After 2015, the light was waning on Vogelsong’s professional career once again. But the team that traded for him all the way back in 2001, the Pittsburgh Pirates, gave Vogelsong a one year deal. Again serving as a swing man, Vogelsong got off to a much better start. Despite his high FIP, Vogelsong still carried an ERA under 4 for most of the beginning of the season.

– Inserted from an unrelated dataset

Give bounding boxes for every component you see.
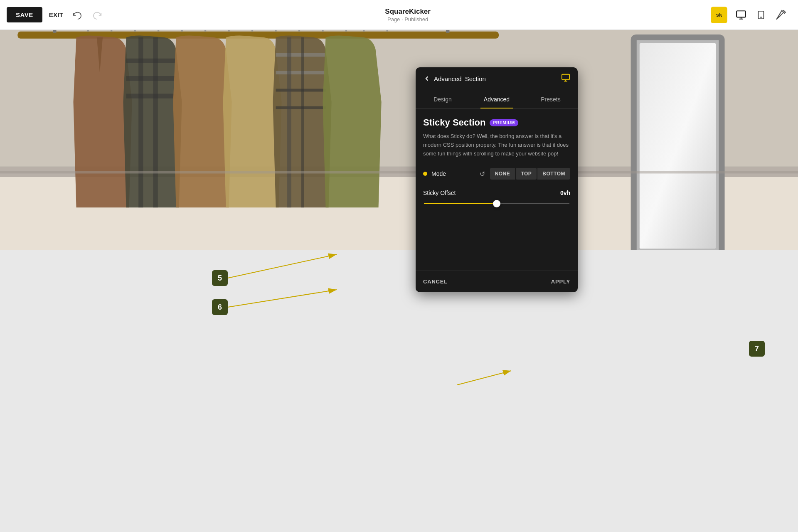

But the season came to an abrupt pause. In a game Vogelsong started vs the Colorado Rockies on May 23rd, Vogelsong stepped to the plate to attempt a bunt. The pitch from Jordan Lyles rode too far inside, and hit Vogelsong in what looked to be his left eye. Sadly, this left the veteran with a facial fracture, and to miss most of the 2016 season. However, Vogelsong still had one last fight left in him. He returned to the mound later in 2016, and pitched again on August 4th against the San Diego Padres. Through 6 innings, he gave up just 1 run on three hits, one walk, and struck out six Padres. It was the best game he had started with the Pittsburgh Pirates, and it would be one of his last games played at the Major League level. Vogelsong would go on to finish the 2016 season, albeit with not as great results as the beginning of the year.
After 2016, Vogelsong was, for a short time, in the Minnesota Twins organization, but was released nearing the end of Spring Training. Vogelsong ended his career as a Giant, signing a one day deal and throwing out the first pitch before officially retiring.
Although Ryan Vogelsong’s best years of his career were with the San Francisco Giants, he threw his last professional pitch with the Pittsburgh Pirates. Vogelsong’s story to stardom was not an easy one. Nothing came easy. From never being a notable prospect, to struggling early in his career, to Tommy John surgery, and having to pitch overseas before coming back to the United States, Vogelsong has seen it all.